- Theatrical release poster
- Directed by: Richard Fleischer
- Screenplay by: Hal Yates
- Produced by: George Bilson
- Starring: Ray Bolger; Anne Shirley; Dennis Day; Joan Davis; Jack Haley; Leon Errol; Frances Langford; Frankie Carle; Robert Lamouret; Manuel Viera; Marita Viera; Rosario; Antonio; Freddie Fisher; The Titans; Myrna Dell; Dorothy Granger; Gil Lamb;
- Cinematography: Jack MacKenzie Robert De Grasse Frank Redman
- Edited by: Robert Swink Edward W. Williams
- Music by: Roy Webb
- Distributed by: RKO Radio
- Release date: August 11, 1949 (US);
- Running time: 63 minutes
- Country: United States
- Language: English

= Make Mine Laughs =

1949 film by Richard Fleischer

Make Mine Laughs is a 1949 American musical comedy film directed by Richard Fleischer. The film was a compilation of comic scenes and musical numbers from RKO Radio Pictures' feature films and short subjects of the mid-1940s. It was the second of RKO's four "musical revue" features, composed largely of musical and comedy highlights from previous RKO productions. Comedian Gil Lamb hosts the proceedings, finding time to make satirical comments about the opening credits and to perform his "swallowing the harmonica" specialty.

The film clips include two short subjects, Leon Errol's Beware of Redheads and two clips from RKO's Flicker Flashbacks entries (a 1920 fashion show narrated by radio's Ward Wilson and a dramatic playlet narrated by Knox Manning). Other clips from the vaults are Frances Langford singing "Moonlight Over the Islands" (from The Bamboo Blonde), Anne Shirley and Dennis Day duetting on "If You Happen to Find a Heart" (from Music in Manhattan), comedy bandleader Freddie Fisher (from Seven Days Ashore), dance team Rosario & Antonio (from Pan-Americana), and pianist-bandleader Frankie Carle from an RKO short subject. New specialties filmed especially for Make Mine Laughs are performed by puppeteer Robert Lamouret and his duck figure Dudule, Manuel & Marita Viera and their trained-monkeys act, and acrobatic trio The Titans (with Gil Lamb worked into their act).
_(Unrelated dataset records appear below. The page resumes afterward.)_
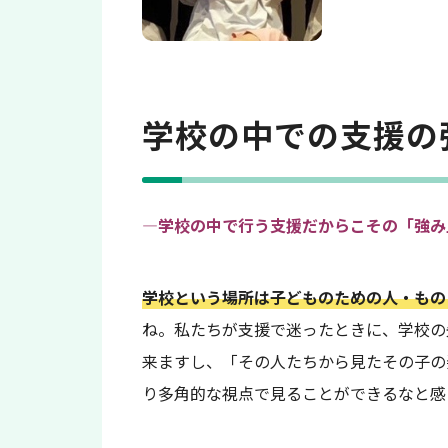
学校の中での支援の
—学校の中で行う支援だからこその「強み
学校という場所は子どものための人・もの
ね。私たちが支援で迷ったときに、学校の
来ますし、「その人たちから見たその子の
り多角的な視点で見ることができるなと感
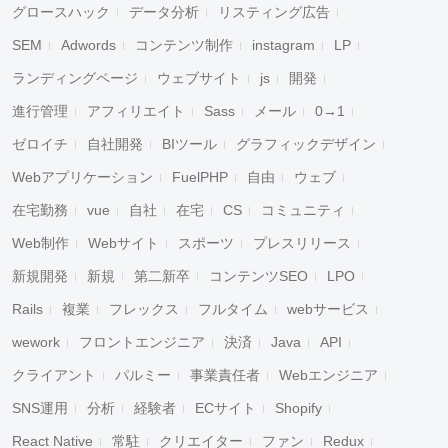
グロースハック
データ分析
リスティング広告
SEM
Adwords
コンテンツ制作
instagram
LP
ランディングページ
ウェブサイト
js
開発
進行管理
アフィリエイト
Sass
メール
0→1
ゼロイチ
自社開発
BIツール
グラフィックデザイン
Webアプリケーション
FuelPHP
自由
ウェブ
在宅勤務
vue
自社
在宅
CS
コミュニティ
Web制作
Webサイト
スポーツ
プレスリリース
新規開発
新規
第二新卒
コンテンツSEO
LPO
Rails
複業
フレックス
フルタイム
webサービス
wework
フロントエンジニア
決済
Java
API
クライアント
パルミー
事業責任者
Webエンジニア
SNS運用
分析
経験者
ECサイト
Shopify
React Native
常駐
クリエイター
ファン
Redux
Ray Bolger and Jack Haley brought suit against RKO for unauthorized use of their performances (Bolger's boxing pantomime from Four Jacks and a Jill and Haley's "Who Killed Vaudeville?" number from George White's Scandals). By the time the suit was settled in 1951, both Bolger and Haley had been paid off, and RKO withdrew the picture from distribution. The studio avoided any future lawsuits by confining its remaining variety-show features Footlight Varieties and Merry Mirthquakes to new numbers staged especially for the films, and comedy sequences from RKO's backlog of short subjects.